TASK BRIEF: Out of the lines below, please list those that hold the string "עזריאלי".

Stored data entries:
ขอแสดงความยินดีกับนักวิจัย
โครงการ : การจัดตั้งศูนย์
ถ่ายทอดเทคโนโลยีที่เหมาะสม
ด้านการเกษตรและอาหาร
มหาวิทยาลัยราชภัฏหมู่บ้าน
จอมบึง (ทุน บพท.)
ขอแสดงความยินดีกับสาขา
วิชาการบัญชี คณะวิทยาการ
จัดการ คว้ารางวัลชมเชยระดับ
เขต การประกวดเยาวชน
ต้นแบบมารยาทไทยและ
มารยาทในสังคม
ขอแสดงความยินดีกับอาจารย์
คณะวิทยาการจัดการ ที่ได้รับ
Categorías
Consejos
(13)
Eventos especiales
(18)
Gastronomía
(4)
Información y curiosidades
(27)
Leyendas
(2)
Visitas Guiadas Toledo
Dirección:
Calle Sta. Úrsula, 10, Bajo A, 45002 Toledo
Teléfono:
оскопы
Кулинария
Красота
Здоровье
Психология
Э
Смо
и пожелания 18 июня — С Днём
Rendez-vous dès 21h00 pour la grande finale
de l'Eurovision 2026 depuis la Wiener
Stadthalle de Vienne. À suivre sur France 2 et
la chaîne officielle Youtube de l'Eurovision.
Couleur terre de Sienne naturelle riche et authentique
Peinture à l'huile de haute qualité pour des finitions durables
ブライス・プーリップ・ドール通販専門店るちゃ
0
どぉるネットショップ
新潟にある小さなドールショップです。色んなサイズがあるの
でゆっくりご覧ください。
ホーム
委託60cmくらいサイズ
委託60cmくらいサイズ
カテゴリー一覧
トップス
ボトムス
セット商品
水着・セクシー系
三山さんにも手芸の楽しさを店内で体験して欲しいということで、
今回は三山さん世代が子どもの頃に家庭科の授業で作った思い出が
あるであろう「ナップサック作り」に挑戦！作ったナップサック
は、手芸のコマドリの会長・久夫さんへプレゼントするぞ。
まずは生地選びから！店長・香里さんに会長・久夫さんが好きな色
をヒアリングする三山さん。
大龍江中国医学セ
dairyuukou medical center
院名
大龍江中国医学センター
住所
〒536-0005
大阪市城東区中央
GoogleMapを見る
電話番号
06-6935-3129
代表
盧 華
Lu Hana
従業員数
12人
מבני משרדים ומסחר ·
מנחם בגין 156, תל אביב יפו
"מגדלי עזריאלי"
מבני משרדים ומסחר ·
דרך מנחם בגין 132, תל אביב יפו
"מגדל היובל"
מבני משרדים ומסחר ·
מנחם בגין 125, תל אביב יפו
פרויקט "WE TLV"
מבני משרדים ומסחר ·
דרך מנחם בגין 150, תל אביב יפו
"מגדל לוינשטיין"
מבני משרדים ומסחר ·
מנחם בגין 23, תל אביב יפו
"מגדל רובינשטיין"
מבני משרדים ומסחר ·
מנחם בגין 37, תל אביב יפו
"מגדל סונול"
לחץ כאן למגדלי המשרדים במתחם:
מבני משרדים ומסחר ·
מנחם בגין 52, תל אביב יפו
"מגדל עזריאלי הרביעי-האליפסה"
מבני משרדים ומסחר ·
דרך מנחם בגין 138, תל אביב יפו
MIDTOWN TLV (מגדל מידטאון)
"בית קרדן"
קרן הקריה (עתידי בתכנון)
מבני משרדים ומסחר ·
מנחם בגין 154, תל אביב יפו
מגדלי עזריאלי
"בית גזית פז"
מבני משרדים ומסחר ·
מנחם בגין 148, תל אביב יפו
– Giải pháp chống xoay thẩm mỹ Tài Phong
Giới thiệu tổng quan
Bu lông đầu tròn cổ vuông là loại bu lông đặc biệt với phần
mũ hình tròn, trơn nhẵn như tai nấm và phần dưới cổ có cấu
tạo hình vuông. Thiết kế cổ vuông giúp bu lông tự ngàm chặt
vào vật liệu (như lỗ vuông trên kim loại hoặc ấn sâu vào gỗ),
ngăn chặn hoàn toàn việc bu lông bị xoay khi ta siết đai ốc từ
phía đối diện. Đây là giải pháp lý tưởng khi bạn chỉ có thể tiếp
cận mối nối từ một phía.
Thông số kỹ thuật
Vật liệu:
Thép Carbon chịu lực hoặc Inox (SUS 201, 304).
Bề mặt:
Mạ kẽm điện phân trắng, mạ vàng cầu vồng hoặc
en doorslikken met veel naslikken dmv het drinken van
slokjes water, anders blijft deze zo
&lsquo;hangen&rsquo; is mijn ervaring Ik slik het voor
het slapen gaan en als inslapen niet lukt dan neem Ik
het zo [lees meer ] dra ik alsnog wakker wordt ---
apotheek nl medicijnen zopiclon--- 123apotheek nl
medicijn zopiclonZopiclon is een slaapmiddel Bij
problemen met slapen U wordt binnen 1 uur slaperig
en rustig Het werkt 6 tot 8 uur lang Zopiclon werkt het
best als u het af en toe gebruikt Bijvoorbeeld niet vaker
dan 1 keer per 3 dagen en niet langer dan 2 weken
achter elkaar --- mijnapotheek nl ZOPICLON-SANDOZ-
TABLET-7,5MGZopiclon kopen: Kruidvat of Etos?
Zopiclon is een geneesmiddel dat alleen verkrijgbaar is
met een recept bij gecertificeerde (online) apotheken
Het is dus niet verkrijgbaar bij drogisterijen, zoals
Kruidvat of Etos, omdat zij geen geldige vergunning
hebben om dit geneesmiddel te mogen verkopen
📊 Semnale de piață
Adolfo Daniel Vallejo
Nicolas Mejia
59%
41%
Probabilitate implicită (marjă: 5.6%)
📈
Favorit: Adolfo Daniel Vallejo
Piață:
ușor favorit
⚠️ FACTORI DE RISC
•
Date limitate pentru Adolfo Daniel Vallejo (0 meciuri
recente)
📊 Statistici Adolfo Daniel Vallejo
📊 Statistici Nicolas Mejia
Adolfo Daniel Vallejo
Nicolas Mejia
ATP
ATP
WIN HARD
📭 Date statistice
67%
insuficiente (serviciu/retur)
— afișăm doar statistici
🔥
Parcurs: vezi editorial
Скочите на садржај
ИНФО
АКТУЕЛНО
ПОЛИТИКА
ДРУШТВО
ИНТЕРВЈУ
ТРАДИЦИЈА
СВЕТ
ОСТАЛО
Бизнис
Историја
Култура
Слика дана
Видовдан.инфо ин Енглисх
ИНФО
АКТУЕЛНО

EXPECTED ANSWER:
"מגדלי עזריאלי"
"מגדל עזריאלי הרביעי-האליפסה"
מגדלי עזריאלי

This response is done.